§ INSTRUCTIONS FOR THE TASK
Leaving out the images, return the data below exactly as it is written.

§ EXTRACTED DATA
..............................

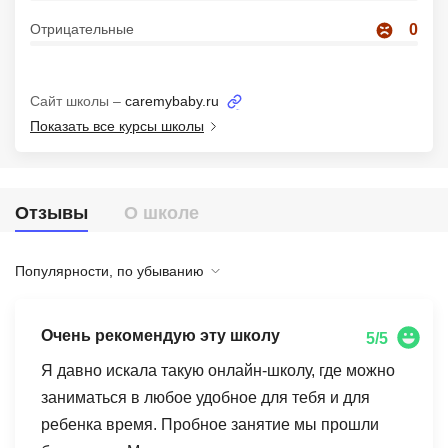
Иностранные языки
Отрицательные
0
Soft Skills
Сайт школы –
caremybaby.ru
ДПО
Показать все курсы школы
Детям
Акции и промокоды
Отзывы
О школе
Рейтинг онлайн-школ
Популярности, по убыванию
Очень рекомендую эту школу
5/5
Я давно искала такую онлайн-школу, где можно
заниматься в любое удобное для тебя и для
ребенка время. Пробное занятие мы прошли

..............................

§ SOLUTION FOR THIS TASK
Иностранные языки
Отрицательные
0
Soft Skills
Сайт школы –
caremybaby.ru
ДПО
Показать все курсы школы
Детям
Акции и промокоды
Отзывы
О школе
Рейтинг онлайн-школ
Популярности, по убыванию
Очень рекомендую эту школу
5/5
Я давно искала такую онлайн-школу, где можно
заниматься в любое удобное для тебя и для
ребенка время. Пробное занятие мы прошли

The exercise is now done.